Some common skin barrier diseases, such as atopic dermatitis (AD) and ichthyosis vulgaris (IV), are connected with a filaggrin deficiency like filaggrin gene mutations [5]. It has been identified that loss-of-function filaggrin (FLG) is the most important genetic risk factor for AD patients and is a potential pathogenic factor for IV [6]. However, variation of FLG genes is not the only factor that causes filaggrin deficiency; the lack of filaggrin can also be observed in AD patients without an FLG mutation status [7]. More and more studies have found the modulatory effects of an inflammatory environment in the epidermis. One of the major symptoms of AD patients is the overexpression of interleukin-4 (IL-4) and interleukin-13 (IL-13), which clearly decreases the filaggrin expression in normal human epidermal keratinocyte (NHEK) cells [8,9]. The dysregulation or the absence of filaggrin can cause skin barrier dysfunction, aggravate inflammation, and increase the risk of microbial infections [10].
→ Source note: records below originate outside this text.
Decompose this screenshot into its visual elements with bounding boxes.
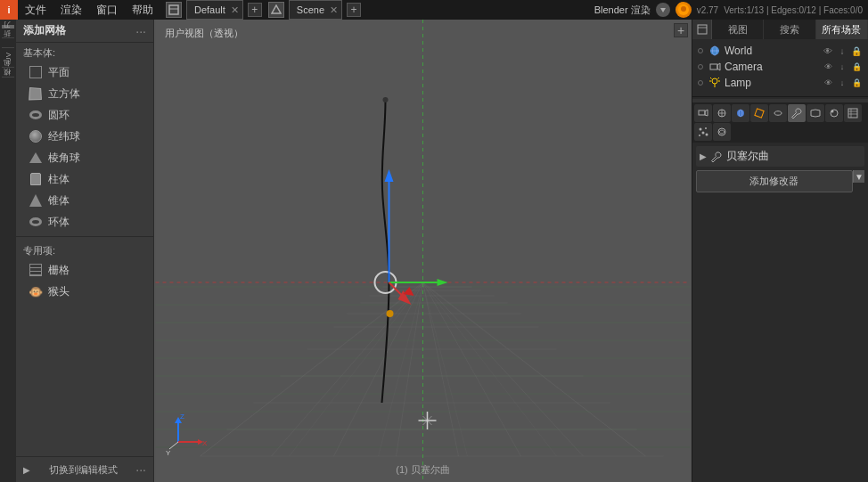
grid-label: 栅格 xyxy=(48,263,70,278)
mesh-item-uvsphere[interactable]: 经纬球 xyxy=(20,127,150,146)
menu-file[interactable]: 文件 xyxy=(18,0,53,20)
mesh-item-cone[interactable]: 锥体 xyxy=(20,191,150,210)
left-panel: 添加网格 ··· 基本体: 平面 立方体 圆环 经纬球 xyxy=(16,20,154,482)
scene-editor-icon[interactable] xyxy=(268,2,284,18)
mesh-item-monkey[interactable]: 🐵 猴头 xyxy=(20,282,150,301)
mesh-item-plane[interactable]: 平面 xyxy=(20,62,150,82)
lamp-icon xyxy=(708,77,721,89)
mesh-item-circle[interactable]: 圆环 xyxy=(20,105,150,125)
lamp-expand xyxy=(698,80,703,86)
camera-vis-2[interactable]: ↓ xyxy=(836,61,848,73)
tab-all-scenes[interactable]: 所有场景 xyxy=(816,20,868,39)
add-modifier-btn[interactable]: 添加修改器 xyxy=(696,170,853,192)
prop-tab-particles[interactable] xyxy=(694,123,712,141)
world-icon xyxy=(708,45,721,57)
svg-line-65 xyxy=(169,442,178,449)
lamp-vis-3[interactable]: 🔒 xyxy=(850,77,863,89)
right-panel: 视图 搜索 所有场景 World 👁 ↓ � xyxy=(692,20,868,482)
tab-search[interactable]: 搜索 xyxy=(764,20,815,39)
scene-item-lamp[interactable]: Lamp 👁 ↓ 🔒 xyxy=(692,75,868,91)
modifier-header[interactable]: ▶ 贝塞尔曲 xyxy=(696,146,864,167)
toolbar-group-5[interactable]: 模 xyxy=(4,80,13,84)
world-vis-3[interactable]: 🔒 xyxy=(850,45,863,57)
menu-render[interactable]: 渲染 xyxy=(53,0,89,20)
svg-point-45 xyxy=(383,97,389,102)
bottom-dots[interactable]: ··· xyxy=(135,462,146,477)
mesh-item-cube[interactable]: 立方体 xyxy=(20,84,150,103)
scene-tab[interactable]: Scene ✕ xyxy=(289,0,342,20)
scene-panel-icon[interactable] xyxy=(692,20,712,39)
prop-tab-scene[interactable] xyxy=(713,104,731,122)
prop-tab-constraints[interactable] xyxy=(769,104,787,122)
cone-icon xyxy=(27,192,45,208)
toolbar-group-4[interactable]: 包 xyxy=(4,70,13,74)
mesh-item-torus[interactable]: 环体 xyxy=(20,212,150,232)
world-vis-2[interactable]: ↓ xyxy=(836,45,848,57)
camera-vis-1[interactable]: 👁 xyxy=(822,61,834,73)
version-label: v2.77 xyxy=(697,5,718,15)
grid-icon xyxy=(27,262,45,278)
svg-text:Y: Y xyxy=(166,449,171,455)
add-tab-btn[interactable]: + xyxy=(248,3,262,17)
prop-tab-world[interactable] xyxy=(732,104,749,122)
renderer-dropdown[interactable] xyxy=(656,3,670,17)
viewport-svg xyxy=(154,20,692,482)
svg-marker-3 xyxy=(660,8,666,12)
toolbar-group-2[interactable]: 折 xyxy=(4,41,13,45)
cylinder-label: 柱体 xyxy=(48,172,70,187)
add-scene-tab-btn[interactable]: + xyxy=(347,3,361,17)
mesh-item-icosphere[interactable]: 棱角球 xyxy=(20,148,150,167)
mesh-item-grid[interactable]: 栅格 xyxy=(20,260,150,280)
default-tab[interactable]: Default ✕ xyxy=(186,0,243,20)
scene-tab-close[interactable]: ✕ xyxy=(330,4,338,16)
top-bar: i 文件 渲染 窗口 帮助 Default ✕ + Scene ✕ + Blen… xyxy=(0,0,868,20)
viewport[interactable]: 用户视图（透视） + Z X Y (1) 贝塞尔曲 xyxy=(154,20,692,482)
menu-window[interactable]: 窗口 xyxy=(89,0,125,20)
world-expand xyxy=(698,48,703,53)
tab-view[interactable]: 视图 xyxy=(712,20,764,39)
camera-expand xyxy=(698,64,703,69)
svg-point-5 xyxy=(681,6,686,12)
scene-item-camera[interactable]: Camera 👁 ↓ 🔒 xyxy=(692,59,868,75)
monkey-label: 猴头 xyxy=(48,284,70,299)
svg-text:X: X xyxy=(202,439,208,447)
lamp-vis-2[interactable]: ↓ xyxy=(836,77,848,89)
add-modifier-dropdown[interactable]: ▼ xyxy=(853,170,864,183)
prop-tab-modifiers[interactable] xyxy=(788,104,806,122)
svg-point-47 xyxy=(387,310,394,317)
mesh-item-cylinder[interactable]: 柱体 xyxy=(20,169,150,189)
left-panel-title: 添加网格 xyxy=(23,23,66,38)
svg-point-98 xyxy=(706,134,708,136)
svg-rect-80 xyxy=(699,110,705,115)
lamp-vis-1[interactable]: 👁 xyxy=(822,77,834,89)
world-icons-right: 👁 ↓ 🔒 xyxy=(822,45,863,57)
toolbar-divider-1 xyxy=(2,25,14,29)
prop-tab-texture[interactable] xyxy=(844,104,862,122)
torus-label: 环体 xyxy=(48,215,70,230)
prop-tab-render[interactable] xyxy=(694,104,712,122)
prop-tab-object[interactable] xyxy=(750,104,768,122)
left-panel-collapse[interactable]: ··· xyxy=(135,24,146,38)
prop-tab-material[interactable] xyxy=(825,104,843,122)
toolbar-group-3[interactable]: UV xyxy=(4,51,12,64)
toggle-edit-mode[interactable]: ▶ 切换到编辑模式 ··· xyxy=(16,456,153,482)
blender-logo xyxy=(676,2,692,18)
default-tab-close[interactable]: ✕ xyxy=(231,4,239,16)
world-vis-1[interactable]: 👁 xyxy=(822,45,834,57)
header-triangle: ▶ xyxy=(700,151,707,161)
prop-tab-data[interactable] xyxy=(807,104,824,122)
camera-vis-3[interactable]: 🔒 xyxy=(850,61,863,73)
circle-label: 圆环 xyxy=(48,108,70,123)
viewport-corner-plus[interactable]: + xyxy=(674,23,688,37)
top-right-info: Blender 渲染 v2.77 Verts:1/13 | Edges:0/12… xyxy=(594,2,868,18)
menu-help[interactable]: 帮助 xyxy=(125,0,160,20)
world-label: World xyxy=(725,45,752,57)
cube-label: 立方体 xyxy=(48,86,80,102)
right-panel-divider-1 xyxy=(692,96,868,97)
icosphere-label: 棱角球 xyxy=(48,151,80,166)
viewport-label: 用户视图（透视） xyxy=(165,27,243,40)
prop-tab-physics[interactable] xyxy=(713,123,731,141)
editor-type-icon[interactable] xyxy=(166,2,182,18)
scene-item-world[interactable]: World 👁 ↓ 🔒 xyxy=(692,43,868,59)
toolbar-group-1[interactable]: 刀 xyxy=(4,31,13,35)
Traditionally, many studies have proposed effective programs, including alleviating Th2-mediated inflammation and immunosuppressive drugs, to treat skin diseases in AD patients. However, recent studies have shown that these traditional therapies can cause short- or long-term risks [11,12]. There is increasing evidence that filaggrin deficiency is at the core of AD pathogenesis; hence, upregulation of filaggrin expression is a more logical, effective, and safe barrier repair therapy. Peroxisome proliferator-activated receptor (PPAR) agonists, especially PPARα and PPARγ, have drawn attention to the treatment of filaggrin-associated diseases, including skin homeostasis and anti-inflammation, which allow PPAR agonists to be further explored [13,14]. However, most of the results of topical treatment are from mouse models, which have interspecific differences [15]. Even if recent evidence shows that PPARα + γ agonist docosahexaenoic acid (DHA) can upregulate the expression of FLG in organotypic, normal, and deficient reconstructed human epidermis (RHE) skin models, all models are incubating with DHA [16,17]. More importantly, there is almost no research on whether the DHA works in inflammatory reconstructed human skin.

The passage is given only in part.